---- Records to use

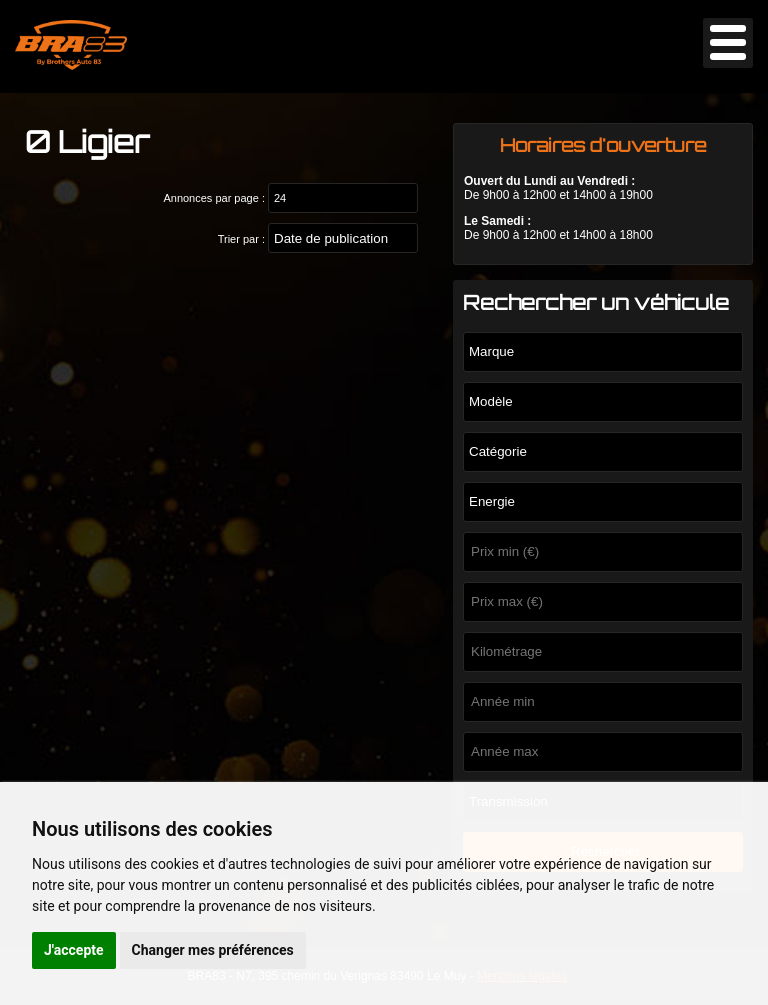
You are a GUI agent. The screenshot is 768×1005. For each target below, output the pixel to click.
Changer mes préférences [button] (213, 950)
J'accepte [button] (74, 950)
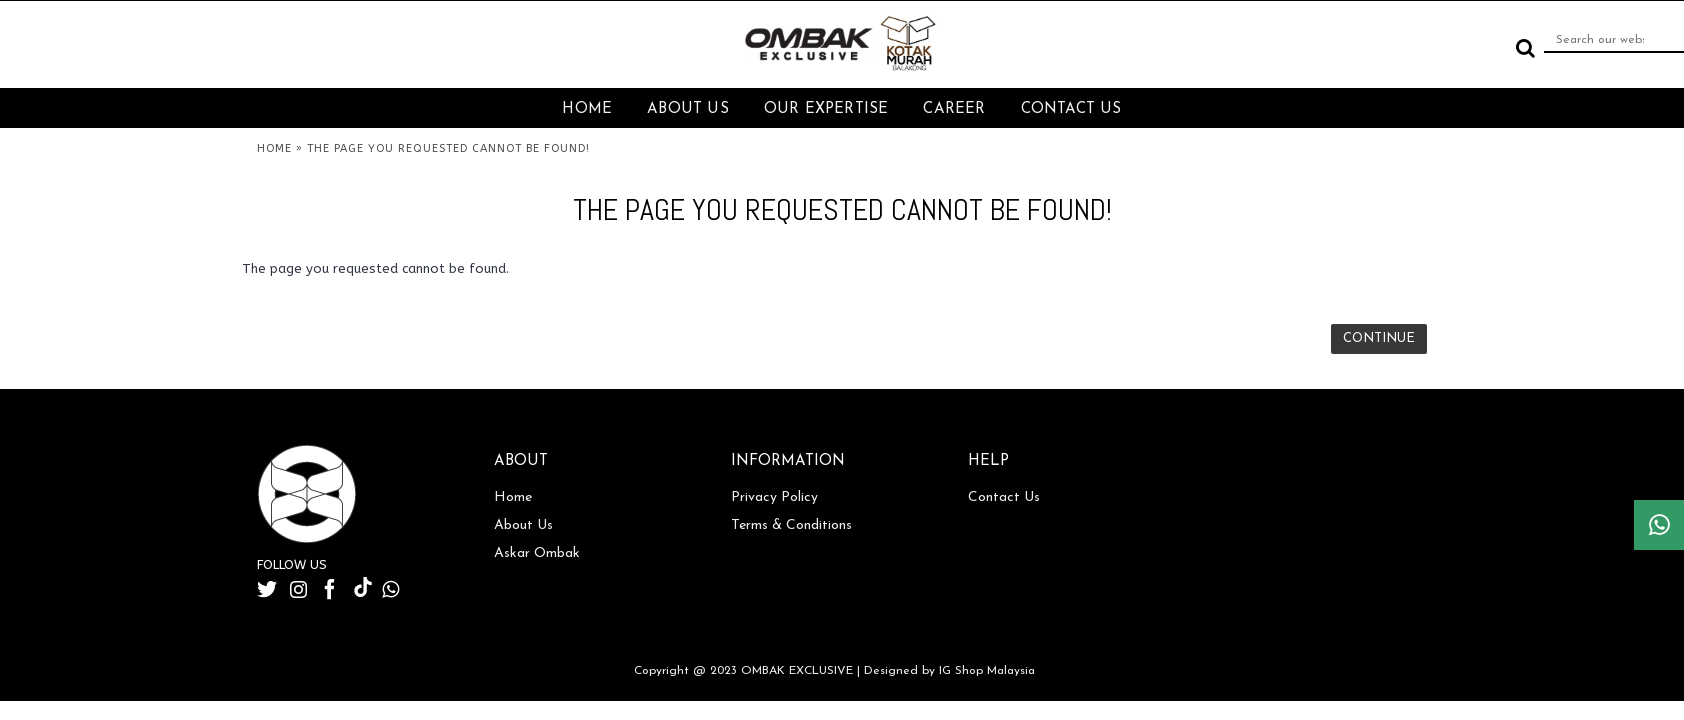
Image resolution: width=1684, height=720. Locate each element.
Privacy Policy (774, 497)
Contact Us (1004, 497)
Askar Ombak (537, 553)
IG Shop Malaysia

--------

Show the lines of the material that contain the word "button".

Task solution —
Changer mes préférences [button] (213, 950)
J'accepte [button] (74, 950)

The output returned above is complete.